With a big question mark still looming over this year's school funding plan, Pennsylvania's Gov. Wolf presented his education budget vision for next school year on Tuesday — doubling down on his ambitious agenda.
Since the last budget address, a year of negotiations with the Republican-held state House and Senate have yielded none of Wolf's education funding priorities.
On Tuesday, that didn't stop the governor from calling for more.
During a budget address that was short on specifics, but long on contempt for Republican lawmakers, Wolf warned that further stalled negotiations would lead to continued downgrades of credit ratings, more local property tax hikes, and worsening school services.
"Thousands of teachers will be laid off. Guidance and career counselors will be handed pink slips. In all, more than 23,000 education professionals will be immediately yanked out of Pennsylvania's schools," Wolf said.

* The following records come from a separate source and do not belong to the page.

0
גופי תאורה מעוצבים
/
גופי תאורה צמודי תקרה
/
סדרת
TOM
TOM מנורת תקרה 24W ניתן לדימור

In total, between this year's unresolved budget and next year's, Wolf proposes a $677 million boost to basic and special education spending.

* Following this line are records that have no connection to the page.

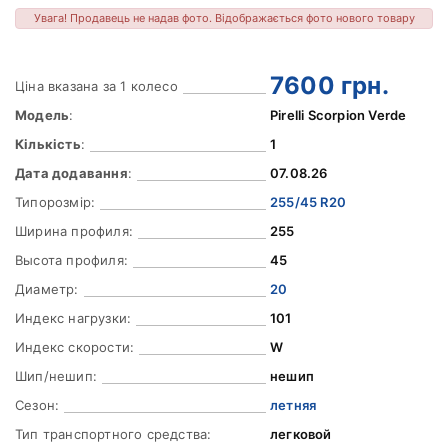
Увага! Продавець не надав фото. Відображається фото нового товару
7600
грн.
Ціна вказана за 1 колесо
Модель
:
Pirelli Scorpion Verde
Кількість
:
1
Дата додавання
:
07.08.26
Типорозмір:
255/45 R20
Ширина профиля:
255
Высота профиля:
45
Диаметр:
20
Индекс нагрузки:
101
Индекс скорости:
W
Шип/нешип:
нешип
Сезон:
летняя
Тип транспортного средства:
легковой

The $200 million called for in this year's basic education line item would be driven through the student-weighted funding formula proposed recently by a bipartisan legislative funding commission.
Between this year and last, Wolf also called for a $120 million boost to early childhood education and 5 percent increases over two years to community colleges and state and state-related universities.
Wolf proposed a $15 million boost for the establishment and expansion of high-quality career and technical education programs; $5 million for new equipment for these programs; and $8 million for college and career counseling.
Many education advocates contend that Wolf's funding proposal needs to be even higher in order to give districts the resources they need to ensure that students can meet the state's academic expectations. Some note that Pennsylvania has the largest funding gap between the wealthiest and poorest schools in the United States, and it has some of the widest economic, racial, and ethnic achievement gaps in the country.
"Now, it is one of only two states that has not passed a budget this year, leaving schools to borrow millions of dollars to stay open," said Charlie Lyons, spokesman for Campaign for Fair Education Funding. "It is time for Pennsylvania to become a leader instead of a laggard in supporting the education of our children."
Wolf's plan also looks to reap $240 million in savings by reforming the charter school sector. Wolf would adjust the way charters receive funding for children with special education needs, reduce payments to cyber charters, end the pension double dip, and require charter schools to send back unassigned fund balances to districts.
Charter advocates decried Wolf's proposed reforms.